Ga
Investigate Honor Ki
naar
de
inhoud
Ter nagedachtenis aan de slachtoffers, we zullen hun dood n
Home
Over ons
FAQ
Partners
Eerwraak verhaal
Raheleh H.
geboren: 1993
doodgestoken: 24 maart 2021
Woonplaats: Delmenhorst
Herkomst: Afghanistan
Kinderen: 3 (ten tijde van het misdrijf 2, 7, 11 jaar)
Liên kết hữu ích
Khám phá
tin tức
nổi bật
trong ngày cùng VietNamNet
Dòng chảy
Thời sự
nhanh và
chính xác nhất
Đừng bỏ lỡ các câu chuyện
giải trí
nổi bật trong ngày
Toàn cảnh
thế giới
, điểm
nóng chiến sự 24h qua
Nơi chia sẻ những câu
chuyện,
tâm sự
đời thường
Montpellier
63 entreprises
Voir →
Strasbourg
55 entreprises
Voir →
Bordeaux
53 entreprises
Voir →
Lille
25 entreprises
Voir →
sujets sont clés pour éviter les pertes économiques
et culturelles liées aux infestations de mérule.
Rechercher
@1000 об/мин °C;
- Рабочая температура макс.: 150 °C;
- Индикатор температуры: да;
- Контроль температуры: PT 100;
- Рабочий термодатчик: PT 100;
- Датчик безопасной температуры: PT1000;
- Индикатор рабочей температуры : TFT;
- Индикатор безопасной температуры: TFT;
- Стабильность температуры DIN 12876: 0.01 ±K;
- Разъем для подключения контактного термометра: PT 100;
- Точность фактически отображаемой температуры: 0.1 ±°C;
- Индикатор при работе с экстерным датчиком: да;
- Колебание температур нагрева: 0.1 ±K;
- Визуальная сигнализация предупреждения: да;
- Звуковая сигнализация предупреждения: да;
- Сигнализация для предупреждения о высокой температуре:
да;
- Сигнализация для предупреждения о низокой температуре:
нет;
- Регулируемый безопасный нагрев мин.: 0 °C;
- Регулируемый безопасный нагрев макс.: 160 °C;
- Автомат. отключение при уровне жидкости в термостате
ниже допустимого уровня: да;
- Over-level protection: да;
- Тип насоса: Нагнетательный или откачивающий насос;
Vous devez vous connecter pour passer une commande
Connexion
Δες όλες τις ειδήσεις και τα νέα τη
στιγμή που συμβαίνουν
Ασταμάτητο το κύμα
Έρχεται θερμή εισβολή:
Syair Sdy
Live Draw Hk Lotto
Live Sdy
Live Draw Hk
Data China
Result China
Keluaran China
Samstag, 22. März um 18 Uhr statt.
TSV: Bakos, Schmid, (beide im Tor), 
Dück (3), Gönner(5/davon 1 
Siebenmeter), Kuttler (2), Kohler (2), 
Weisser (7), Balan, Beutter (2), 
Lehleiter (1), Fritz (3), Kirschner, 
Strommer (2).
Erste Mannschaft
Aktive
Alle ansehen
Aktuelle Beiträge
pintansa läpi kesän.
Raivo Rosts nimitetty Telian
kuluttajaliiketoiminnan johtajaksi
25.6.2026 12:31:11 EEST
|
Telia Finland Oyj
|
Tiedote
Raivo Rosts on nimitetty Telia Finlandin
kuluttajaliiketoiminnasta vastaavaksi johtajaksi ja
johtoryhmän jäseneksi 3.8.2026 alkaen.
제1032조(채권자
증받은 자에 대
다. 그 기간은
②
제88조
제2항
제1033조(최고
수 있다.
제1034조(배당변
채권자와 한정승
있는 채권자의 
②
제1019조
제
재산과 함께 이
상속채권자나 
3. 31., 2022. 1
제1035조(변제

::::::::::

TASK ITEM: Tally the lines of the listing that include "Live". Reply with nothing but the count.

YOUR SOLUTION: 3